April 17, 2014
April 15, 2014
My friend. C., sent me this photo of her son with The Big Book of Superheroes: "This is what I found Emmet reading this morning during breakfast!"
At first, I was super-happy! But then I saw what was really happening here:
—“Mom, this bagel tastes crummy.”
—“But it’s your favorite flavor! What happened?”
—“Well, I was eating it and then I opened this book. And now everything seems... WORSE.”
—“Emmet, put the book down now!” *sprays lighter fluid on it* “Now step back, son.” *lights match*
When I told C. this theory, and she wrote back: "OMG. It is almost as if you were in my house this morning and overhead our conversation. That's amazing!
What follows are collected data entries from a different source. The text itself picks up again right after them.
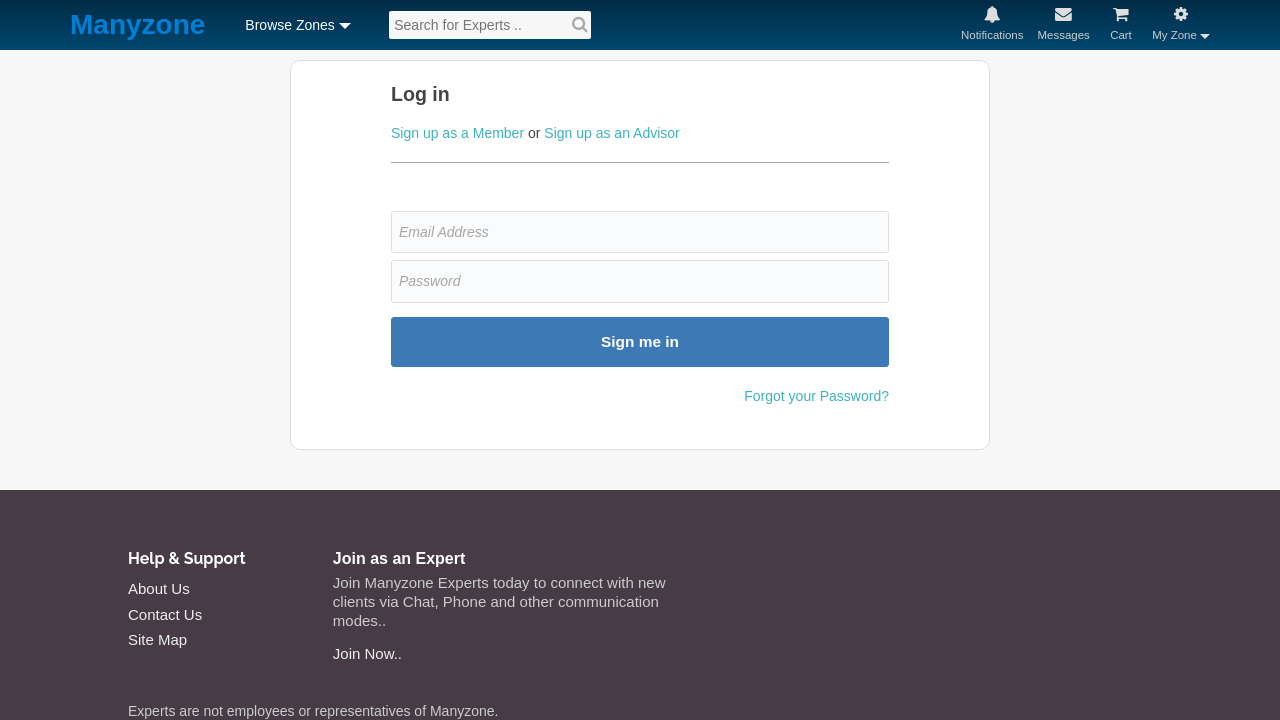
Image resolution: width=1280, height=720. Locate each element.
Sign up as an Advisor (611, 133)
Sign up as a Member (457, 133)
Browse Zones (289, 25)
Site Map (157, 639)
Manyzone (137, 25)
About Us (159, 588)
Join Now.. (367, 653)
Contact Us (165, 614)
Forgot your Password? (816, 396)
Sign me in (640, 341)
The boys love using our fire pit and we burn books regularly, so it was a pretty typical morning."
In conclusion, C. has a pretty great sense of humor.
April 13, 2014
April 11, 2014
The good people at AM Northwest invited me on today to talk about The Big Book of Superheroes.
April 10, 2014
April 9, 2014
the big book of superheroes five stars i got this book for my 9 year old son and he absolutely loves it thinks he can be a superhero now on the back of it it says sidekick not included and he said that's what little brother is for lol
April 8, 2014
Nephew: This is definitely Bart's best book.
Mom: Better than The Big Book of Boy Stuff?
Nephew: Oh yeah.
Mom: Better than Gross Stuff? Girl Stuff?
Nephew: Oh yeah.
Mom: Better than your Animal Encyclopedias?
Nephew: I wouldn't go that far.
April 6, 2014
Every job has unique challenges. For writers, one of the most pernicious of these is marketing. I had fun with that idea in this new piece for the The Oregonian—a form letter from a generic publisher to its stable of authors...
Ooh, two other things:
1.) The end of item 3 should read "Antony Hopkins."
2.) And of course, I ran this article past my publisher's marketing department before submitting it to the O! (Luckily, most people in the book industry have well-honed senses of humor.)